RQ3 — What are the quantitative trade-offs between statistical and evolutionary approaches? A ~190:1 throughput advantage for the statistical method (~1,091 vs. ~5.7 packets/sec), counterbalanced by the GA’s lower worst-tier anomaly (0.62% vs. 1.20%) and wider organic per-class variance (0.00%–2.50%) — making each method better suited to different operational contexts: rapid augmentation versus adversarial-diversity generation.

What’s in this repository

Component	Purpose
Statistical learning pipeline	PCA-based latent-space sampling + Gaussian mixture (α=0.7 PCA, 0.3 Gaussian), dual OCSVM+IF binary gate, feature clipping, batch rejection sampling
Genetic algorithm pipeline	P=200 population, composite fitness (Eq. 7 in paper), tournament-k3 selection, uniform/single-point/blend crossover, Gaussian/uniform/boundary-reset mutation (pm=0.05), top-20 elitism, 3-gen stagnation restart, 50-gen max
Preprocessing module	Feature-wise imputation for Flow Bytes/s and Flow Packets/s (3,848 missing values), constant-variance column removal, one-hot encoding of Connection Type, StandardScaler normalization (85 → 75 features)
Adaptive parameter selection	νc = min(0.1, 1/(n+1)) for OCSVM regularization; ncomp = min(0.95, max(0.1, 1 − 10/n)) for PCA variance retention — both scale gracefully from n=5 to n=879,027
Independent validator	Fresh OCSVM + IF trained on original ACI-IoT-2023 features only; global tier (10,000-sample cross-class, ν=0.01, 100 trees) and class-specific tier (adaptive νc, up to 5,000 samples per class)
Quality metric computation	Anomaly rate A_f (Eq. 1), boundary compliance B_c (Eq. 2, always = 1.0 by construction), distributional fidelity D (Eq. 3, z-score normalized Euclidean)
ACI-IoT-2023 data loader	12-class stratified loader with class mappings for Benign, Port Scan, ICMP Flood, Ping Sweep, DNS Flood, Vulnerability Scan, OS Scan, Dictionary Attack, Slowloris, UDP Flood, SYN Flood, ARP Spoofing

Quick start

git clone https://github.com/mayank02raj/Synthetic-Network-Packet-Generation.git
cd Synthetic-Network-Packet-Generation

# Environment (Python 3.10+)
python -m venv .venv
source .venv/bin/activate          # Windows: .venv\Scripts\activate
pip install -r requirements.txt

# Dataset — ACI-IoT-2023 from the Army Cyber Institute at West Point
# See: Nack, McKenzie, Bastian (MILCOM 2024)
# Place CSV under ./data/ACI-IoT-2023/

# Generate synthetic packets (both methods, all 12 categories, 1,000 per class)
python generate_statistical.py --target 1000 --output synthetic_sa/
python generate_ga.py --target 1000 --output synthetic_ga/

# Run independent validation
python validate.py --synthetic synthetic_sa/ --method sa
python validate.py --synthetic synthetic_ga/ --method ga

Statistical method runs in ~11 seconds for all 12,000 synthetic packets on the hardware below.
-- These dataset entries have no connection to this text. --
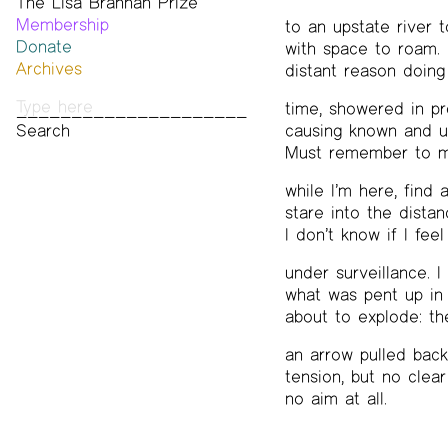
The Lisa Brannan Prize
Past ESB Fellows
Membership
2026 Lisa Brannan Prize
to an upstate river 
Donate
Past Brannan Prize Winners
with space to roam. L
Archives
distant reason doing
Photos
time, showered in pr
Audio & Video
causing known and 
Print Archive
Must remember to m
Public Access Poetry
The Project Papers
while I’m here, find
2009–2019
stare into the distanc
I don’t know if I feel
under surveillance. 
what was pent up in
about to explode: t
an arrow pulled bac
tension, but no clear
no aim at all.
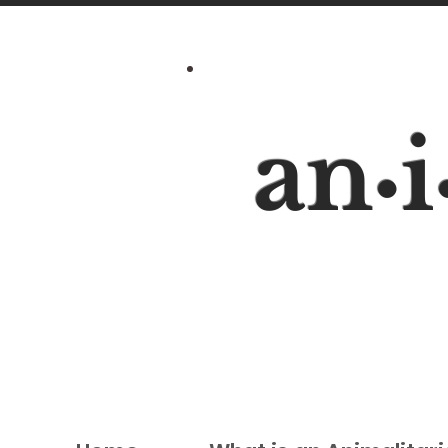
an
i
•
GA takes ~35 minutes for identical output.

Reproducibility

Setting	Value
Python	3.10+
scikit-learn	1.3+
NumPy / Pandas	1.24 / 2.0
Hardware (paper results)	MacBook Pro 16-inch 2024, Apple M4 Max (16-core CPU, 40-core GPU, 16-core Neural Engine), 128 GB unified memory, macOS Tahoe
Random seed	Fixed (set in both generation scripts)
Dataset	ACI-IoT-2023, 1,231,411 packets, 12 classes, 5 categories (Benign, Recon, DoS, Brute Force, Spoofing)
Active features after preprocessing	d = 75 (reduced from 85 by removing constant-variance columns and one-hot encoding Connection Type)
Acceptance threshold	τ = 0.30 on all validation tiers
Target synthetic packets per class	M = 1,000
Max attempts per class (statistical)	5M = 5,000
Max GA generations	50 per class

Statistical method hyperparameters

Parameter	Symbol	Value
OCSVM regularization	νc	min(0.1, 1/(n+1))
OCSVM kernel	K	RBF, γ=scale
IF contamination	cf	= νc
IF ensemble size	T	100 trees
PCA variance retained	vc	min(0.95, max(0.1, 1 − 10/n))
PCA weight in hybrid sampling	α	0.7
Gaussian weight	1 − α	0.3
Noise scaling	β	0.5
Latent noise std	σz	0.1
Batch size	b	100

Genetic algorithm hyperparameters

Parameter	Symbol	Value
Population size	P	200
Elite count	e	20 individuals
Mutation rate	pm	0.05
Tournament size	k	3
Max generations	Gmax	50
Target fitness	f*	0.9
Stagnation restart	sr	3 generations
Noise (seeded init)	σs	0.01
Noise (Gaussian init)	σg	0.3
Mutation noise	σm	0.1 · rj (feature range)
Initial population split	25% seeded + 50% Gaussian + 25% uniform

Complete results table

Condensed from Tables IV–VII of the paper:

Statistical learning — independent validation (Table IV)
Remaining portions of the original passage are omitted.